*Assignment*: Copy exactly, beginning with the line holding "o and avocado fusion dish" and ending with the final line of the data beneath this task; copy nothing else, and leave out every picture.

════════════════

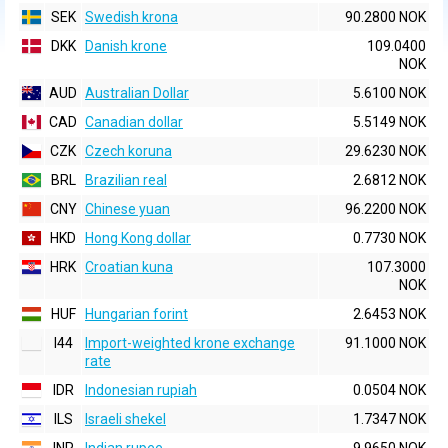
SEK
Swedish krona
90.2800 NOK
DKK
Danish krone
109.0400
NOK
AUD
Australian Dollar
5.6100 NOK
CAD
Canadian dollar
5.5149 NOK
CZK
Czech koruna
29.6230 NOK
BRL
Brazilian real
2.6812 NOK
CNY
Chinese yuan
96.2200 NOK
HKD
Hong Kong dollar
0.7730 NOK
HRK
Croatian kuna
107.3000
NOK
HUF
Hungarian forint
2.6453 NOK
I44
Import-weighted krone exchange
91.1000 NOK
rate
IDR
Indonesian rupiah
0.0504 NOK
ILS
Israeli shekel
1.7347 NOK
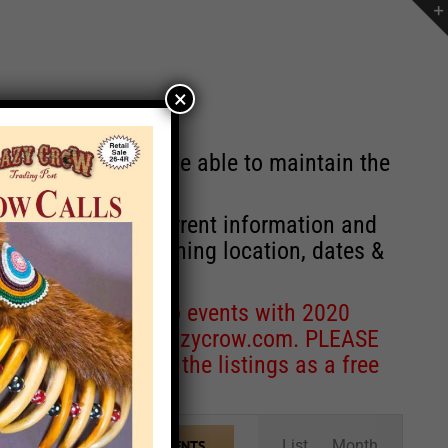
×
st will no longer be able to maintain the
r of events with current information and
information concerning location, dates &
 for corrections to events with 2020
entcoordinator@crazycrow.com
. PLEASE
ve only provided the listings as a free
Event
List
Month
FIND EVENTS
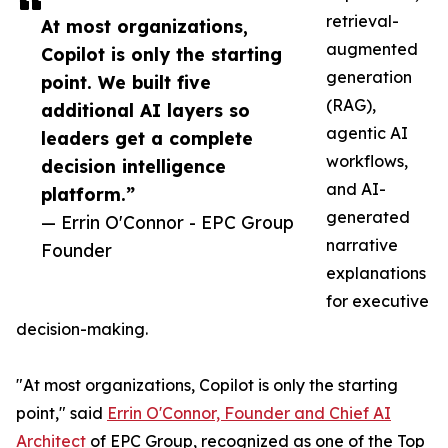
retrieval-
At most organizations,
augmented
Copilot is only the starting
generation
point. We built five
(RAG),
additional AI layers so
agentic AI
leaders get a complete
workflows,
decision intelligence
and AI-
platform.”
generated
— Errin O'Connor - EPC Group
narrative
Founder
explanations
for executive
decision-making.
"At most organizations, Copilot is only the starting
point," said
Errin O'Connor, Founder and Chief AI
Architect
of EPC Group, recognized as one of the Top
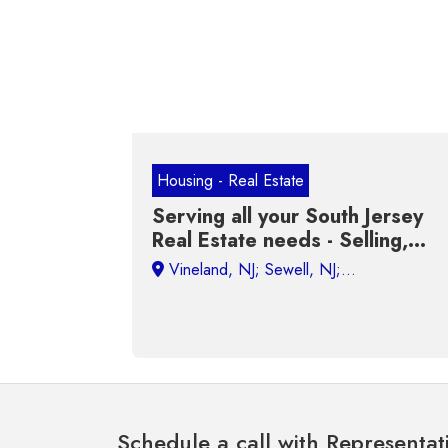
Housing - Real Estate
Serving all your South Jersey
Real Estate needs - Selling,
Buying, Renting and Investing
Schedule a call with Representat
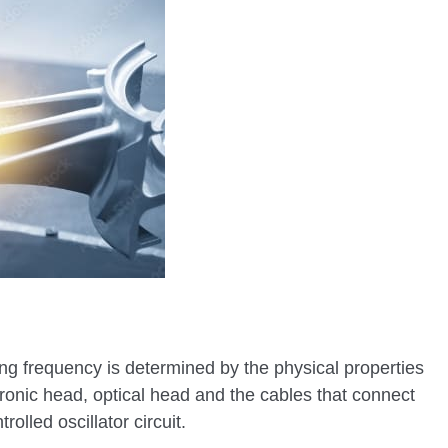
ng frequency is determined by the physical properties
ronic head, optical head and the cables that connect
olled oscillator circuit.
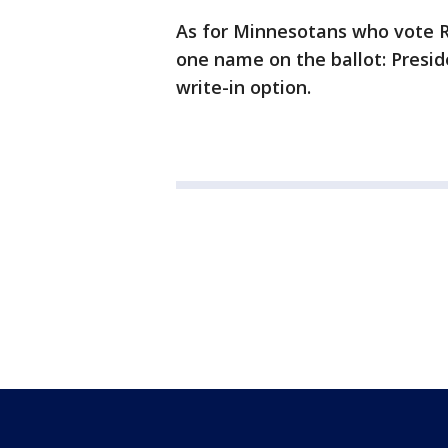
As for Minnesotans who vote R
one name on the ballot: Presid
write-in option.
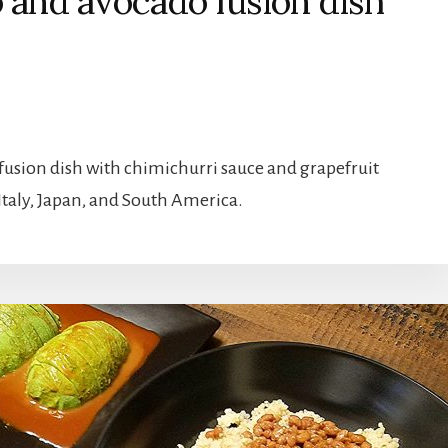
o and avocado fusion dish
fusion dish with chimichurri sauce and grapefruit
 Italy, Japan, and South America.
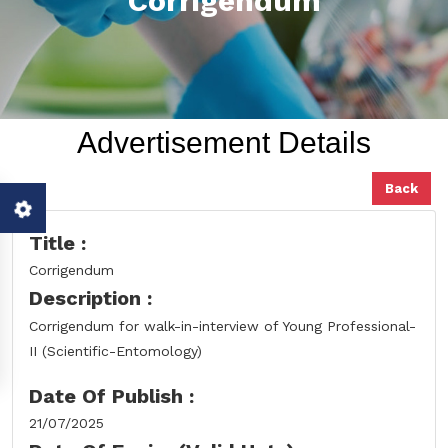
Corrigendum
Advertisement Details
Back
Title :
Corrigendum
Description :
Corrigendum for walk-in-interview of Young Professional-
II (Scientific-Entomology)
Date Of Publish :
21/07/2025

════════════════

*Exercise output*:
o and avocado fusion dish
fusion dish with chimichurri sauce and grapefruit
 Italy, Japan, and South America.
Corrigendum
Advertisement Details
Back
Title :
Corrigendum
Description :
Corrigendum for walk-in-interview of Young Professional-
II (Scientific-Entomology)
Date Of Publish :
21/07/2025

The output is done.